Track scars of one TSR route stop just short of 15th Street on Quincy Avenue, visible from Doe’s Eat Place. Several blocks earlier, between Eighth and 10th streets, obvious rail lines provide evidence of two, side-by-side sets of tracks—passing lanes, if you will—that converged to form a single north and south set of tracks.
TSR was not the only intra-city trolley company transporting Tulsans. A second trolley company, the Oklahoma Union Traction Co. (OUT), connected Tulsans to popular Orcutt Park in Swan Lake. As passenger-only lines, the two carriers struggled to develop and fund new routes of service. TSR, with its extensive route system, carried significantly larger numbers of people.

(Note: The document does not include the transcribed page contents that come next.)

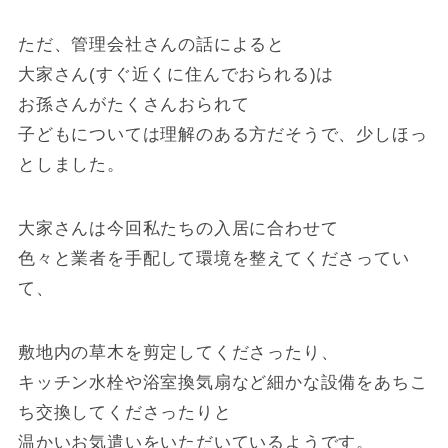
ただ、管理会社さんの話によると
大家さん(すぐ近くに住んでおられる)は
お孫さんがたくさんおられて
子どもについては理解のある方だそうで、少しほっ
としました。
大家さんは今回私たちの入居に合わせて
色々と業者を手配して環境を整えてくださってい
て、
敷地内の草木を剪定してくださったり、
キッチン水栓や浴室換気扇など細かな設備をあちこ
ち交換してくださったりと
温かいお気遣いをいただいているようです。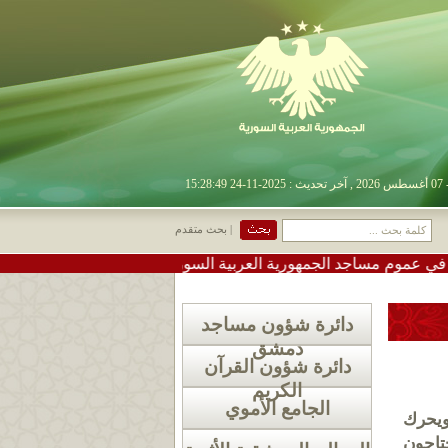
| بحث متقدم
ساجد الجمهورية العربية السورية
•
#تعميم دعوة لإقامة صلاة ا
دائرة شؤون مساجد
دمشق
دائرة شؤون القرآن
الكريم
الجامع الأموي
 ويحرك
حتاجون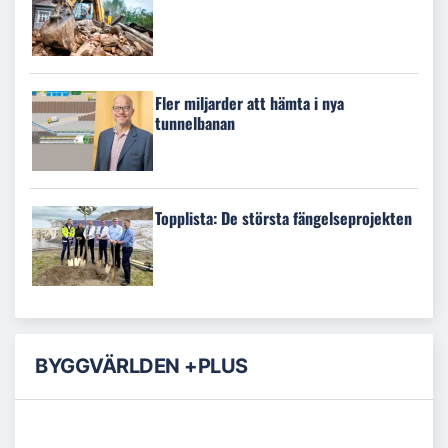
Fler miljarder att hämta i nya
tunnelbanan
Topplista: De största fängelseprojekten
BYGGVÄRLDEN +PLUS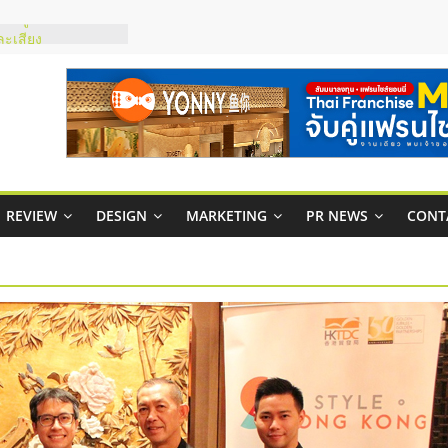
ภาพสูง พร้อม
ะเสียง
ty ในไทยที่ไหนดี?
รให้คุ้มค่าและตอบ
มสภาพคล่องให้ธุรกิจ
กาสบริหารสถานี
ชส์ยอนนี่
REVIEW
DESIGN
MARKETING
PR NEWS
CONT
t Up จับคู่แฟรน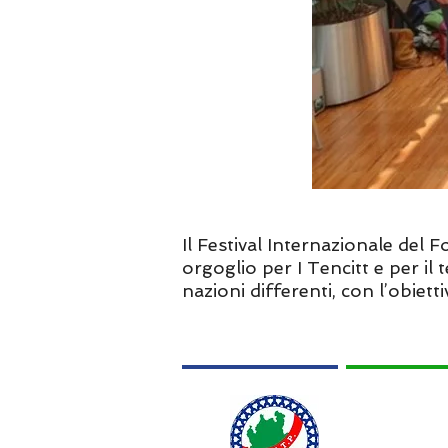
Il Festival Internazionale del
orgoglio per I Tencitt e per il
nazioni differenti, con l’obiet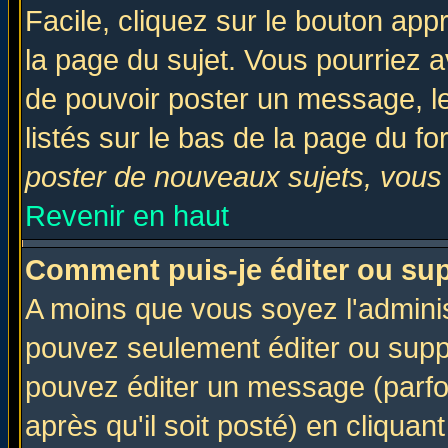
Facile, cliquez sur le bouton appr
la page du sujet. Vous pourriez a
de pouvoir poster un message, le
listés sur le bas de la page du fo
poster de nouveaux sujets, vous 
Revenir en haut
Comment puis-je éditer ou su
A moins que vous soyez l'admini
pouvez seulement éditer ou sup
pouvez éditer un message (parfo
après qu'il soit posté) en cliquan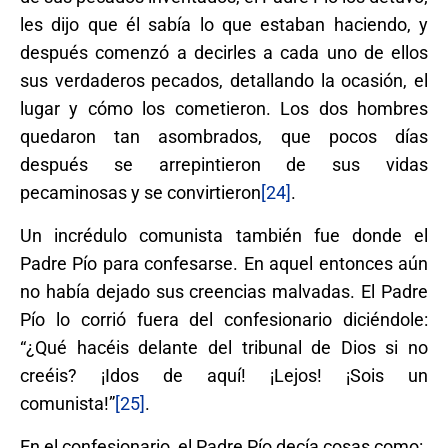
les dijo que él sabía lo que estaban haciendo, y
después comenzó a decirles a cada uno de ellos
sus verdaderos pecados, detallando la ocasión, el
lugar y cómo los cometieron. Los dos hombres
quedaron tan asombrados, que pocos días
después se arrepintieron de sus vidas
pecaminosas y se convirtieron
[24]
.
Un incrédulo comunista también fue donde el
Padre Pío para confesarse. En aquel entonces aún
no había dejado sus creencias malvadas. El Padre
Pío lo corrió fuera del confesionario diciéndole:
“¿Qué hacéis delante del tribunal de Dios si no
creéis? ¡Idos de aquí! ¡Lejos! ¡Sois un
comunista!”
[25]
.
En el confesionario, el Padre Pío decía cosas como:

The gently swaying trolleys connected businesses, schools and citizens. Roaring 20s Tulsans could make the short trek to an entertainment mecca near the Red Fork community on the west side of the Arkansas River. Opened as Electric Park, it later became Crystal City Park. Pleasure seekers from outlying areas rolled past Southwest Boulevard’s Howard Park before reaching Crystal City where they could ride the giant roller coaster Zingo that operated at that location until 1937. Yet, the real attraction was a legendary dance and drink emporium, the Casa Loma and its legendary terrace. Nestled at the base of Red Fork’s Turkey Mountain near the current location of Billy Ray’s Barbeque, the Casa Loma supplied the best big bands of the era and attracted people from around the region to dance and misbehave.
For a little spare change, families traveled in comfort to the carnival setting and Ferris wheel at Orcutt Park on Swan Lake or headed north of downtown to Tulsa’s first park, Owen Park, named after Tulsa’s Founding Father Chauncey Owen. The park site was originally a dowry awarded to Owen for marrying a local Creek woman.

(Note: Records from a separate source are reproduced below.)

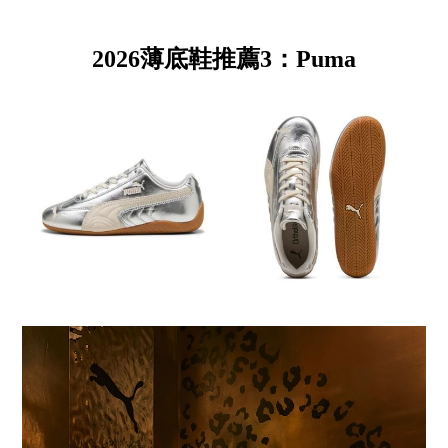
2026薄底鞋推薦3：Puma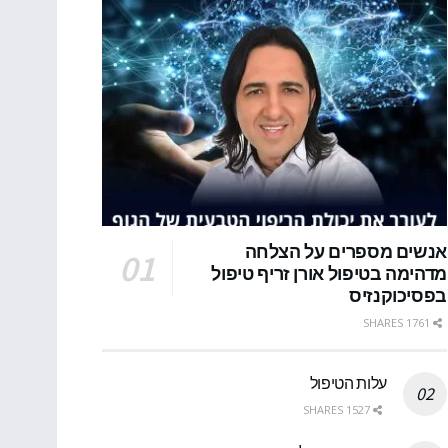
אנשים מספרים על הצלחה
מדהימה בטיפול אורן זריף טיפול
בפסיכוקנזיס
1761 SHARES
עלות הטיפול
1527 SHARES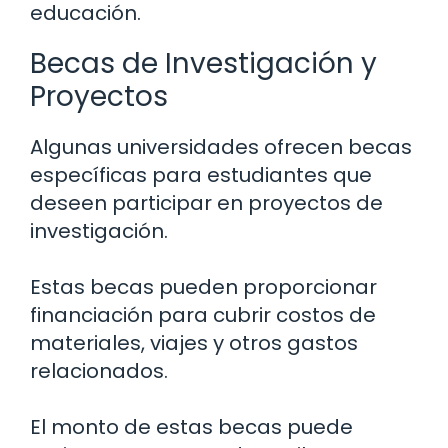
educación.
Becas de Investigación y
Proyectos
Algunas universidades ofrecen becas
específicas para estudiantes que
deseen participar en proyectos de
investigación.
Estas becas pueden proporcionar
financiación para cubrir costos de
materiales, viajes y otros gastos
relacionados.
El monto de estas becas puede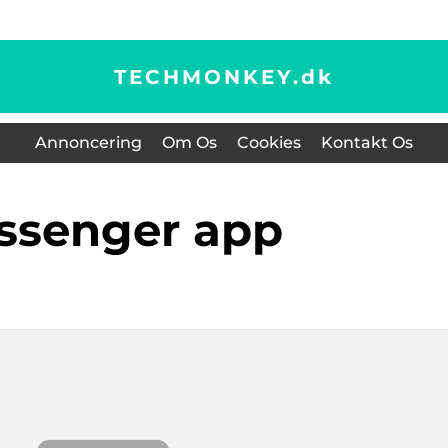
TECHMONKEY.
dk
Annoncering
Om Os
Cookies
Kontakt Os
essenger app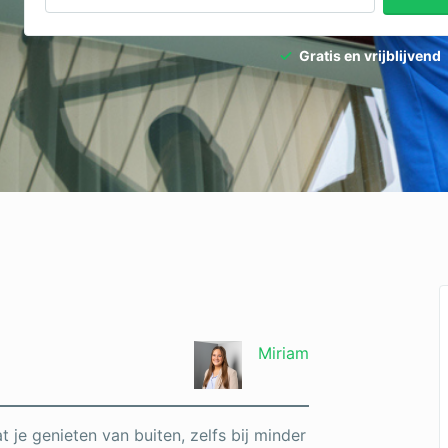
Gratis en vrijblijvend
Miriam
 je genieten van buiten, zelfs bij minder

The trolley routes were so integral to living patterns that new housing developments were often built within close proximity of existing routes. With rumors that an arm of the route close to their home might be discontinued, families made decisions to move closer to a more reliable extension. The development of more trolley systems near Tulsa created a network of active railways with adjacent cities. Yet, troubling events were on the horizon.

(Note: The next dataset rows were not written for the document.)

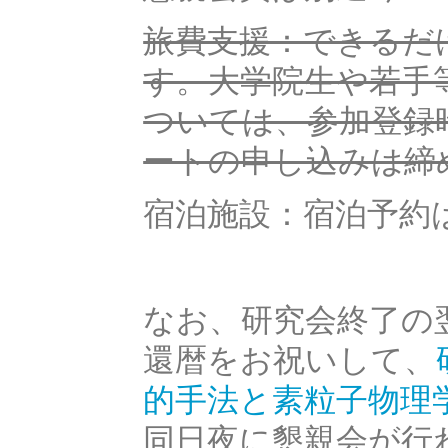
旅費支援：できるだ
す。大学院生や若手
ついては、参加登録
ートの申し込みは締
宿泊施設：宿泊予約
なお、研究会終了の翌
還暦をお祝いして、
的手法と素粒子物理
同日夜に懇親会が行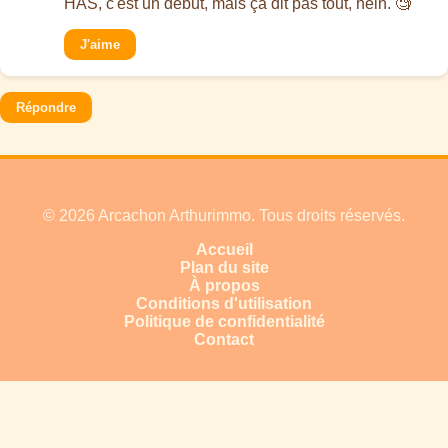
HAS, c'est un début, mais ça dit pas tout, hein. 🧐
J'aime
Répondre
© 2026 Arcachon Arthurimmo. Tous droits réservés.
Accueil
Plan du site
À propos
Conditions d'utilisation
Politique de confidentialité
Contact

For twenty years, TSR linked citizens to neighborhoods, parks, entertainment and commerce. By 1923, it had 21 miles of track and 52 cars. The banner year of 1916 showed a profit of over $1.2 million by 2010 standards but the advent of World War I, and its resulting inflation, were a blow to the intra-city trolley lines.
For six of those twenty, people got around on “jitneys,” used Fords with running boards, “jit,” meaning nickel, the price of a ride. A jitney could carry up to 11 passengers along established trolley routes challenging and nearly financially crippling TSR.
The advent of Henry Ford’s affordable Model T and small, comfortable buses sealed the fate of Tulsa street cars. Trolley pioneer Tulsa Street Railway made its last run in 1926 while the romantic adventure of electric trolley passenger travel on the OUT came to a halt in 1935.
Cherry Street, now: the dream ends, the reel spins with the rapid, flapping sound of celluloid jarring me out of a past made pleasant by my own pondering. I step back into the evening, the light of Doe’s bar yellowing the sidewalk. So many lights, and the nights will never be as dark as they once were.
A bus rumbles down 15th, fueled by natural gas. A ride is a buck-fifty, half that for those with disabilities or on Medicare. But I have a car, and I get into it and drive the several blocks home, alone.